Tokyo Olympic Organizing Committee Reportedly Orders Up Postponement Scenarios For The 2020 Games

It was with evident relief that two sources close to the Tokyo Olympics organizing committee have broken ranks to reveal to Reuters five hours ago that they have been seconded to draft plans for the postponement of the 2020 Tokyo Games. “Finally, we’ve been asked to make a simulation in case of a postponement,” the anonymous official was quoted. “We’re making alternative plans — B, C, D — and looking at different postponement timeframes.”

For its part, the Olympic flame arrived on March 20 — with its enormous carbon footprint, by jet, from Greece — in Tokyo, where, shielded by its little brass lantern, it was received on the tarmac by Yoshiro Mori, the organizing committee president. Once installed in public, it was met with a distinctly non-social-distanced 500-yard-long queue of Olympic devotees anxious to photograph it. Today it arrived in the Iwate prefecture, pictured below, where a similar crowd awaited it.

Even just one report of the deliberation of a postponement “scenario,” or multiples thereof, is very good news. But in the face of the organizing committee’s and the Japanese government’s fierce iron-willed denials of postponement and/or cancellation, it seems as though the trial balloons, though welcome, won’t be quite enough balm on the inflamed calls for action coming from increasing numbers of athletes and national Olympic committees, as well as stakeholder sports organizations such as US Track and Field.

The circumstances for postponement and/or cancellation — namely, the merciless onmarch of SARS-CoV-2 through country after country — are only growing more dire. That the virus is interrupting training regimes — such as via the increasing, state-by-state lockdowns in the U.S. — is undeniable. That it will interrupt if not wholly interdict the ability of many countries to field teams to Japan by July is clear. What athletes and Olympic stakeholders alike have been calling for is action, or at least a clear message, and not, as the International Olympic Committee has been bruiting about, “waiting until May” to make the call.

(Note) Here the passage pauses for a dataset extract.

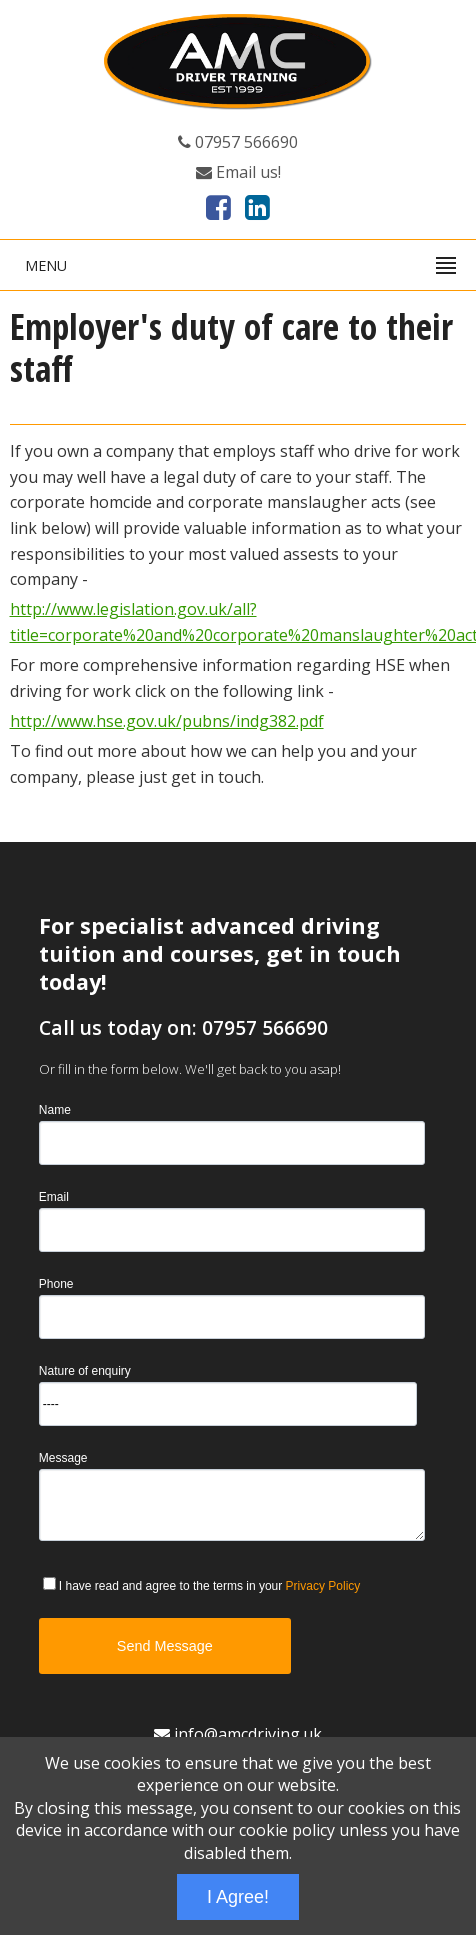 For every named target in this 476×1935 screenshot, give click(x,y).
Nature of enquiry (85, 1370)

That any sort of blip in the Games’ highly wrought schedule will be painful to Japan, to the world, to the organizing committee and to the Games’ sponsors is not under debate. The price tag for hosting any Olympic Games is hefty — a reported $12 billion spent by Japan on infrastructure, with $3 billion in sponsorship riding on that — and the rewards for hosting in both short and long term are fetching. One is loathe to part with such a promising engine of cash, primed and ready to fire.

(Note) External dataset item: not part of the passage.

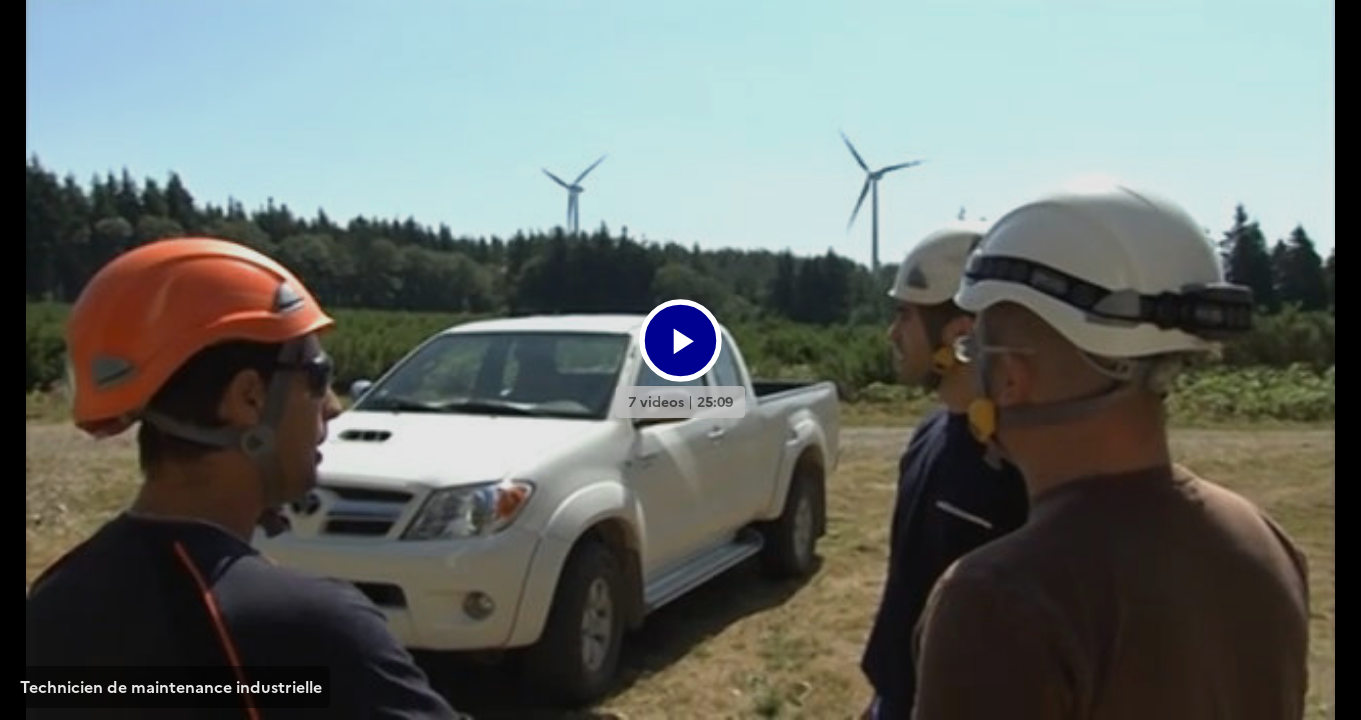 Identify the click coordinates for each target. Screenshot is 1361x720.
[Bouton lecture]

But Tokyo and its organizers can, also, earn back praise and esteem by making their postponement as creatively welcoming as the Games could be if presented whole.

The trick to that will be to shift the presentation paradigm wholly from what the IOC and the organizers have exhibited to us thus far, with the Games standing over July and August as a kind of Stonehenge, anchored and immovable, able to withstand any onslaught short of World War. Instead, the planning paradigm for a postponement should be: An Olympic Games as fleet, agile, and very flexible, so as to encourage the best of its athletes and member countries, all of whom we want to be safe.